Знаменательно, что единственное литературное имя, упоминаемое в «Романе с кокаином», — Гоголь. Гоголь упоминается дважды, и оба раза по-набоковски. Сначала московский памятник Гоголю, что как раз характерно для набоковского письма: почти во всех его городских пейзажах стоит какой-нибудь памятник, который своим несоответствием живой жизни привлекает внимание героя. «Гигантские канделябры по бокам гранитного Гоголя тихо жужжали: „…А когда мы проходили мимо, — с острого, с каменного носа отпала дождевая капля, в падении зацепила фонарный свет, сине зажглась и тут же потухла“». Ср. в «Подвиге»: «Мартын отметил, что у каменного льва Геракла отремонтированная часть хвоста все еще слишком светлая…» В конце своих записок Вадим Масленников сравнивает свое душевное состояние кокаиномана «с состоянием Гоголя, когда последний пытался писать вторую часть „Мертвых душ“. Как Гоголь знал, что радостные силы его ранних писательских дней совершенно исчерпаны, и все-таки каждодневно возвращался к попыткам творчества, каждый раз убеждался в том, что оно ему недоступно, и все же (гонимый сознанием, что без этого радостного горения — жизнь теряет для него смысл) эти попытки, несмотря на причиняемое ими мучительство, не только не прекращал, а даже, напротив, их учащал, — так и он, Масленников, продолжает прибегать к кокаину…», — разве не слышится в этой блестящей, мастерски построенной фразе, обличающей не только нутряное знакомство с Гоголем, но и желание принизить его религиозную драму, голос не какого-то Агеева, похоронившего себя в Константинополе, а самого Набокова, поставившего все свое творчество под знаком автора «Шинели» и написавшего о нем единственную свою литературоведческую книгу?
6. Все поклонники Набокова знают, какое место занимает в его жизни и творчестве — спорт. Нет книги, где не шла бы речь о велосипеде, боксе, теннисе, футболе… В «Романе с кокаином» тема спорта подана гротескно в кошмарном сне Вадима Масленникова, произносящего перед аудиторией увечных и уродов красноречивую речь о пользе спорта и о пошлости обожания спортсменов и их здоровых ляжек…
Эту игру в тематические переклички мы могли бы продолжить. Однако не только темы определяют беллетристическое произведение, но не в меньшей мере и их исполнение: приемы, стиль, язык.
По крайней мере три структурных приема, использованных в «Романе с кокаином», носят безусловно набоковский характер:
1) Разрыв между Соней и Вадимом обозначен вставкой длинного, рассудочного письма Сони, занимающего целую главку: «Мне тяжко, мне горько подумать, и все же я знаю, что это мое последнее письмо к тебе…» Точно к такому же приему прибег Набоков под конец жизни в англоязычном романе «Look at the Harlequins!» для обозначения разрыва между Annette и Vadim'oм.
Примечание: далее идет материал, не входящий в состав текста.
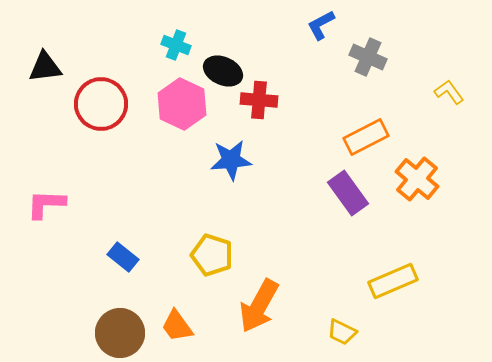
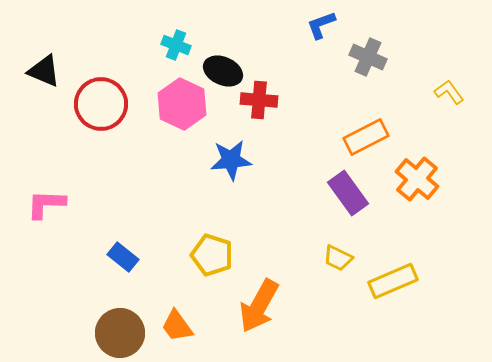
blue L-shape: rotated 8 degrees clockwise
black triangle: moved 1 px left, 4 px down; rotated 30 degrees clockwise
yellow trapezoid: moved 4 px left, 74 px up
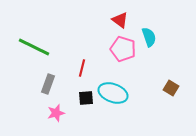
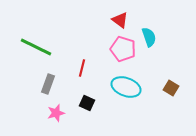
green line: moved 2 px right
cyan ellipse: moved 13 px right, 6 px up
black square: moved 1 px right, 5 px down; rotated 28 degrees clockwise
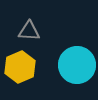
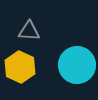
yellow hexagon: rotated 12 degrees counterclockwise
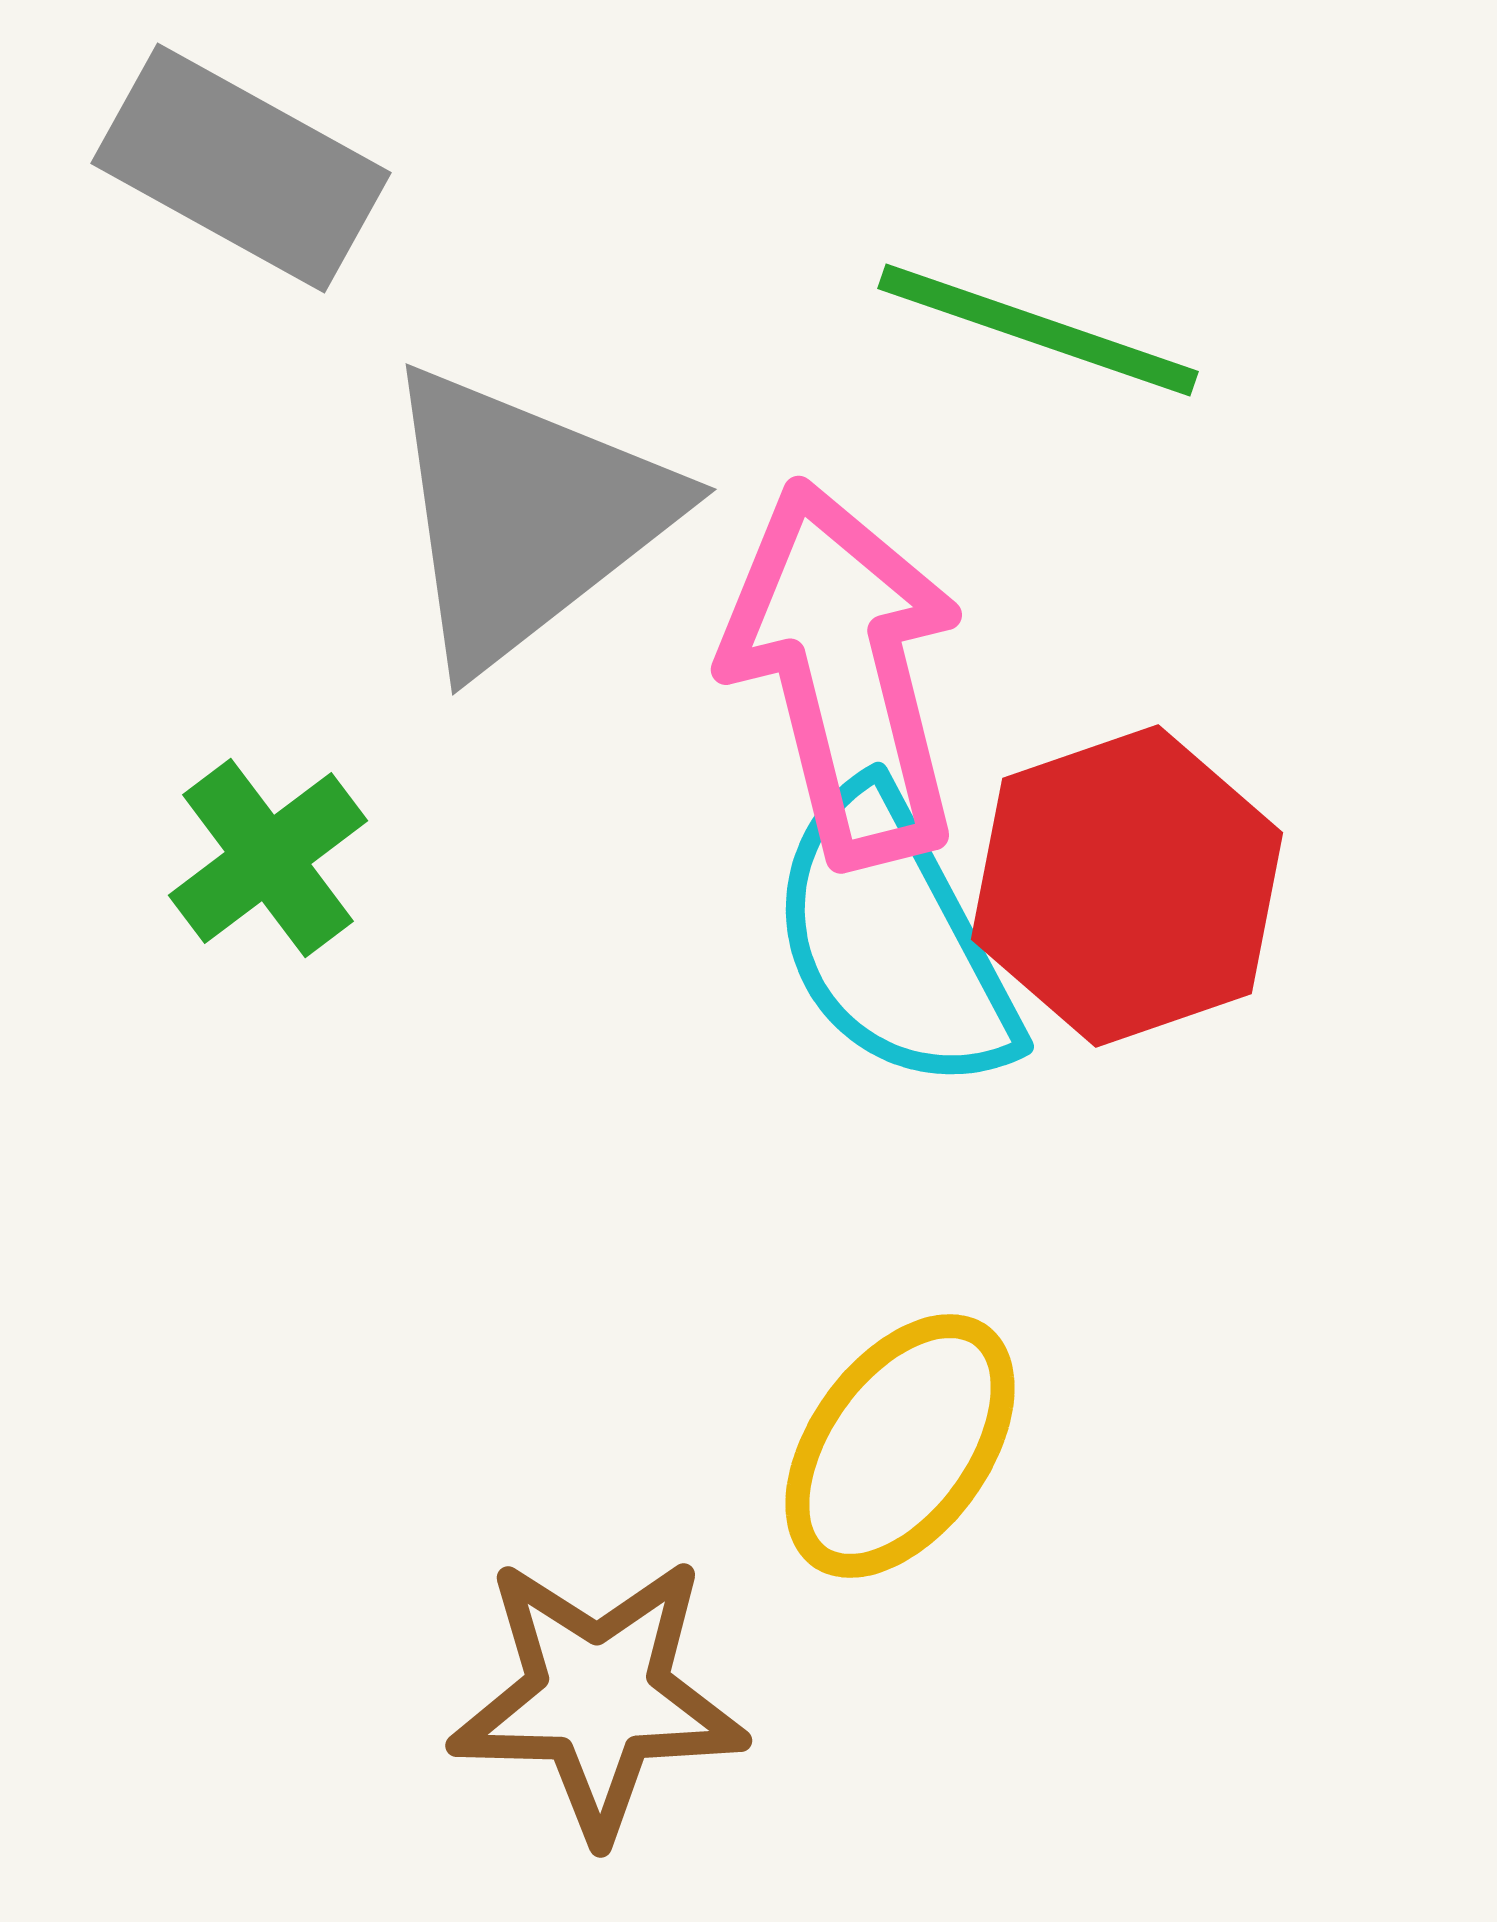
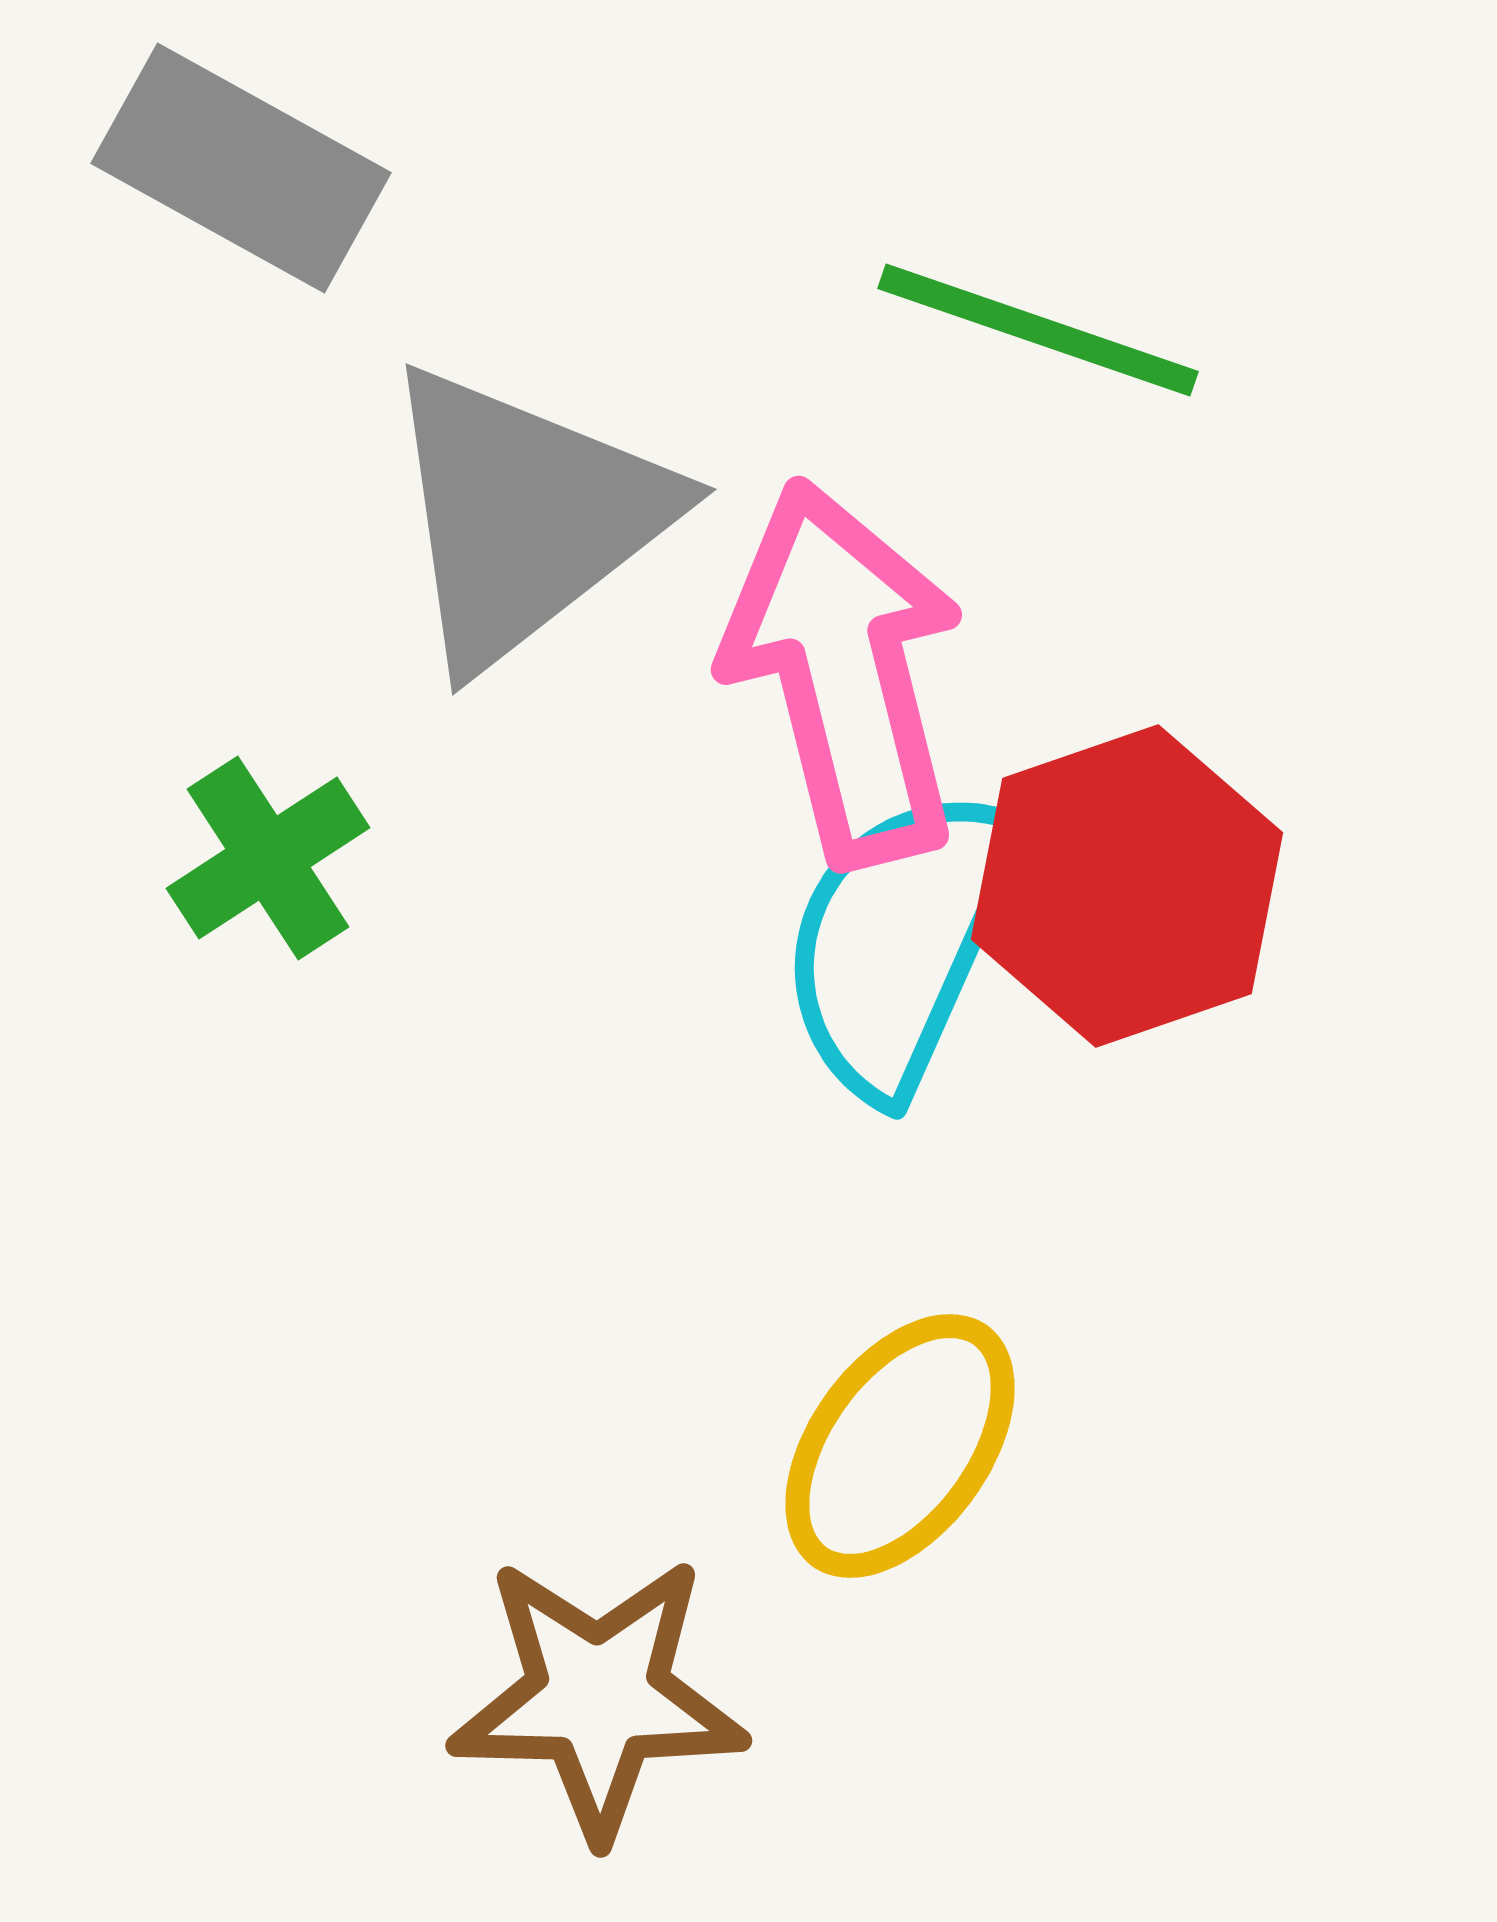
green cross: rotated 4 degrees clockwise
cyan semicircle: moved 7 px right, 1 px down; rotated 52 degrees clockwise
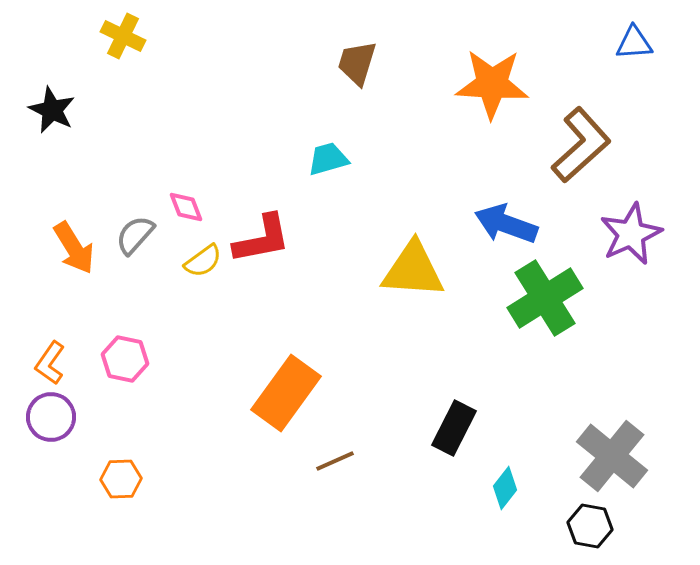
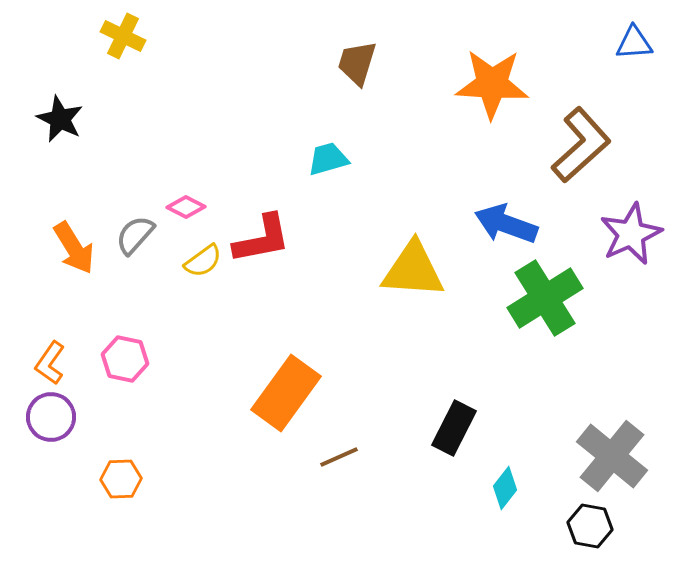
black star: moved 8 px right, 9 px down
pink diamond: rotated 42 degrees counterclockwise
brown line: moved 4 px right, 4 px up
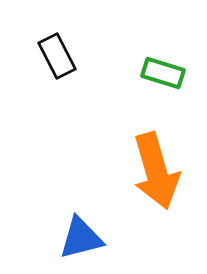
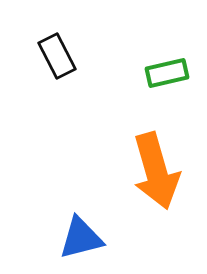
green rectangle: moved 4 px right; rotated 30 degrees counterclockwise
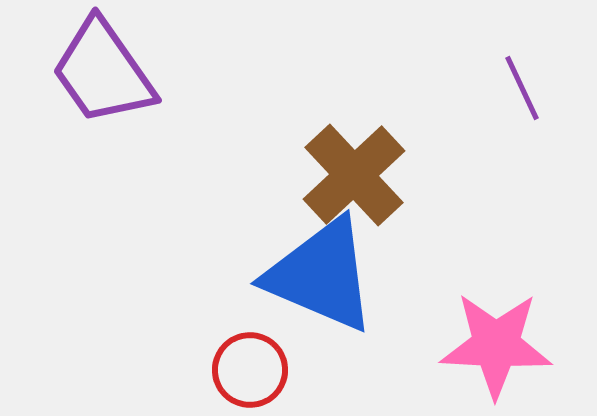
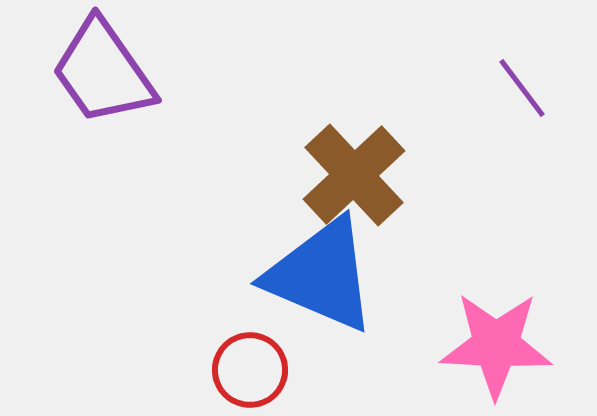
purple line: rotated 12 degrees counterclockwise
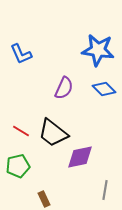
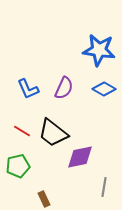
blue star: moved 1 px right
blue L-shape: moved 7 px right, 35 px down
blue diamond: rotated 15 degrees counterclockwise
red line: moved 1 px right
gray line: moved 1 px left, 3 px up
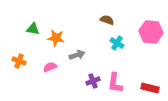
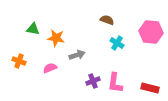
pink semicircle: moved 1 px down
Письмо Annette занимает главку, выделено курсивом и, что поразительно, начинается в тех же выражениях, что письмо Сони: «The step I have taken, Vadim, is not subject to discussion. You must accept my departure as a fail accompli».
2) Кульминационной точкой в «Романе с кокаином» следует признать двойной кошмар Вадима Масленникова, в котором он, весь пронизанный слабостью и страхом, дважды видит смерть матери, сначала от штыка стражника, приставленного к матери им самим, а затем через самоповешение. Как не вспомнить при чтении этого кошмара философию сна, набросанную Набоковым в романе «Приглашение на казнь». «Я давно свыкся, — говорит Цинциннат, — что называемое снами есть полудействительность, обещание действительности, ее преддверие и дуновение, то есть что они содержат в себе, в очень смутном, разбавленном состоянии, — больше истинной действительности, чем наша хваленая явь…»
Вадим видит смерть матери во сне, и только на последней странице книги мы узнаем, что мать его действительно умерла. Сон его был обещанием и преддверием действительности.
3) Почти всю четвертую часть «Романа с кокаином» занимает изложение мировоззрения Вадима Масленникова. Это «ужаснейшее» мировоззрение «состояло в том, что оскорбляло то светлое, нежное и чистое, которого, искренне и в спокойном состоянии, не оскорблял даже самый последний негодяй: человеческую душу». Не менее безнадежная философия героя изложена в «Отчаянии»: глава VI (и последняя) развивает уверенность, что «небытие Божье доказывается просто», и хотя мысли Вадима как бы навеяны кокаином, а мысли Германа подсказаны душевным неравновесием, за этими сходными рассуждениями чувствуется страшный метафизический пафос отрицания, присущий Набокову.